I know that there are more simple and efficient methods for clustering (KMeans, Mean-shift, etc...), and I'm aware that this problem can be solved with other solutions such as connected components,

but my aim is to use sparse matrix representation approach.

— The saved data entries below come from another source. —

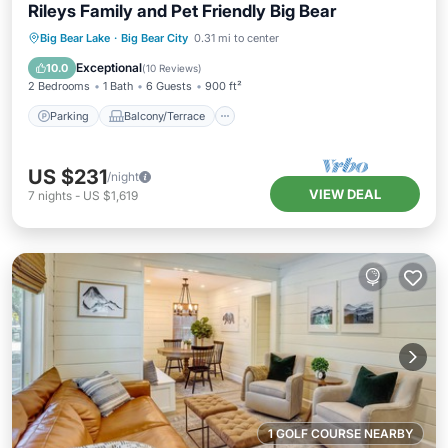
Rileys Family and Pet Friendly Big Bear
Parking
Balcony/Terrace
Kitchen
Big Bear Lake
·
Big Bear City
0.31 mi to center
Internet
Exceptional
10.0
(
10 Reviews
)
2 Bedrooms
1 Bath
6 Guests
900 ft²
Parking
Balcony/Terrace
US $231
/night
VIEW DEAL
7
nights
-
US $1,619
1 GOLF COURSE NEARBY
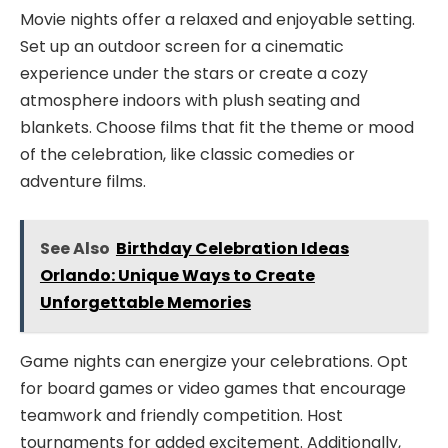
Movie nights offer a relaxed and enjoyable setting.
Set up an outdoor screen for a cinematic
experience under the stars or create a cozy
atmosphere indoors with plush seating and
blankets. Choose films that fit the theme or mood
of the celebration, like classic comedies or
adventure films.
See Also
Birthday Celebration Ideas
Orlando: Unique Ways to Create
Unforgettable Memories
Game nights can energize your celebrations. Opt
for board games or video games that encourage
teamwork and friendly competition. Host
tournaments for added excitement. Additionally,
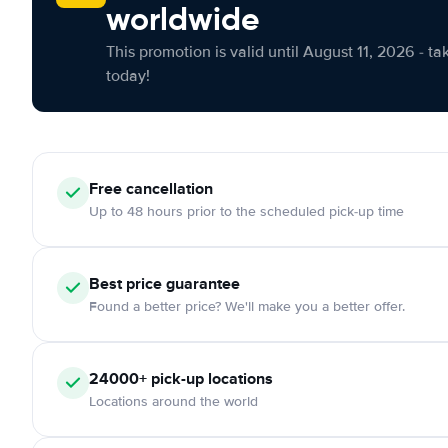
worldwide
This promotion is valid until August 11, 2026 - ta
today!
Free cancellation
Up to 48 hours prior to the scheduled pick-up time
Best price guarantee
Found a better price? We'll make you a better offer.
24000+ pick-up locations
Locations around the world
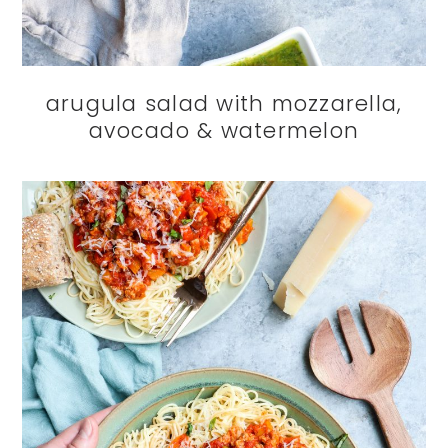
arugula salad with mozzarella,
avocado & watermelon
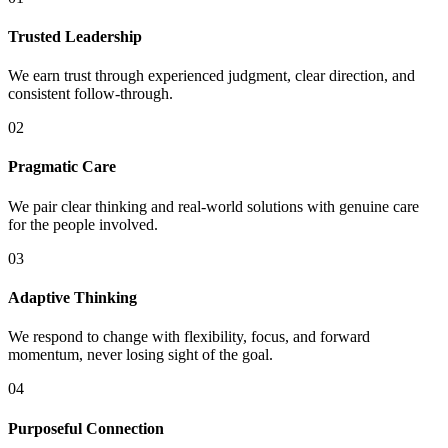
Trusted Leadership
We earn trust through experienced judgment, clear direction, and
consistent follow-through.
02
Pragmatic Care
We pair clear thinking and real-world solutions with genuine care
for the people involved.
03
Adaptive Thinking
We respond to change with flexibility, focus, and forward
momentum, never losing sight of the goal.
04
Purposeful Connection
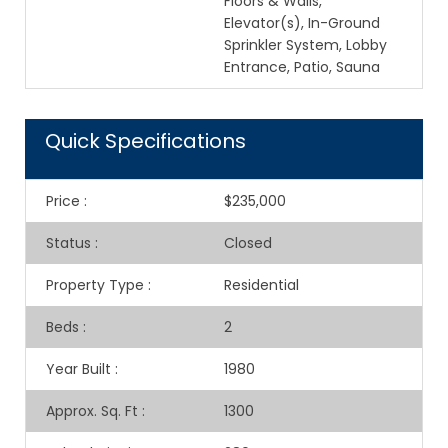
Floors & Walls,
Elevator(s), In-Ground
Sprinkler System, Lobby
Entrance, Patio, Sauna
Quick Specifications
Price
:
$235,000
Status
:
Closed
Property Type
:
Residential
Beds
:
2
Year Built
:
1980
Approx. Sq. Ft
:
1300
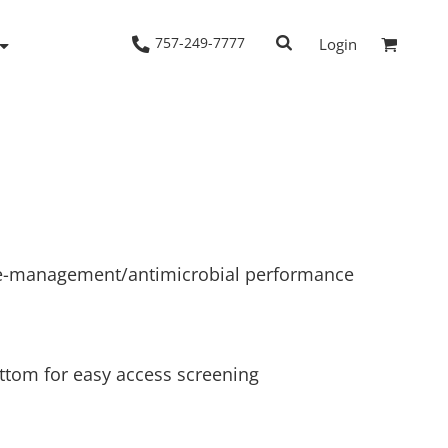
757-249-7777
Login
Woven Shirts
Workwear
e-management/antimicrobial performance
ttom for easy access screening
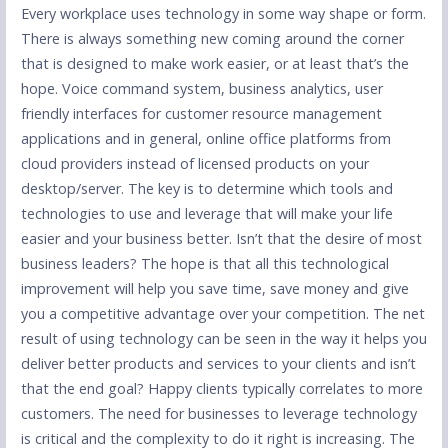
Every workplace uses technology in some way shape or form.
There is always something new coming around the corner
that is designed to make work easier, or at least that’s the
hope. Voice command system, business analytics, user
friendly interfaces for customer resource management
applications and in general, online office platforms from
cloud providers instead of licensed products on your
desktop/server. The key is to determine which tools and
technologies to use and leverage that will make your life
easier and your business better. Isn’t that the desire of most
business leaders? The hope is that all this technological
improvement will help you save time, save money and give
you a competitive advantage over your competition. The net
result of using technology can be seen in the way it helps you
deliver better products and services to your clients and isn’t
that the end goal? Happy clients typically correlates to more
customers. The need for businesses to leverage technology
is critical and the complexity to do it right is increasing. The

What I have tried so far is:

  1. Reading the image and defining distance function (Euclidean distance as an example):
#!/usr/bin/python3
# -*- coding: utf-8 -*-

import cv2
import numpy as np
from math import sqrt
from scipy.sparse import csr_matrix

original = cv2.imread("km.png", 0)

img = original.copy()

def distance(p1, p2):
    """
    Euclidean Distance
    """
    return sqrt((p1[0]-p2[0])**2 + (p1[1]-p2[1])**2)
  1. constructing the Sparse Matrix depending on the nonzero points of the binary image, I'm considering two clusters for simplicity, and later it can be extended to k clusters:
data = np.nonzero(img)
data = tuple(zip(data[0],data[1]))
data = np.asarray(data).reshape(-1,2)
# print(data.shape)

l = data.shape[0] # 68245

# num clusters
k = 2
cov_mat = csr_matrix((l, l, k), dtype = np.int8).toarray()
  1. First Loop to get the centroids as the most far points from each other:
# inefficient loop!
for i in range(l):
    for j in range(l):
        if(i!=j):
            cov_mat[i, j, 0] = distance(data[i], data[j])
# Centroids
# TODO: check if more than two datapoints with same max distance then take first!
ci = cov_mat[...,0].argmax()
  1. Calculating the distance from each centroid:
# inefficient loop!
# TODO: repeat for k clusters!
for i in range(l):
    for j in range(l):
        if(i!=j):
            cov_mat[i, j, 0] = distance(data[i], data[ci[0]])
            cov_mat[i, j, 1] = distance(data[i], data[ci[1]])
  1. Clustering depending on min distance:
# Labeling
cov_mat[cov_mat[...,0]>cov_mat[...,1]] = +1
cov_mat[cov_mat[...,0]<cov_mat[...,1]] = -1
# Labeling Centroids
cov_mat[ci[0], ci[0]] = +1
cov_mat[ci[1], ci[1]] = -1
  1. obtaining the indices of the clusters:
# clusters Indicies
cl1 = cov_mat[...,0].argmax()
cl2 = cov_mat[...,0].argmin()

# TODO: pass back the indices to the image to cluster it.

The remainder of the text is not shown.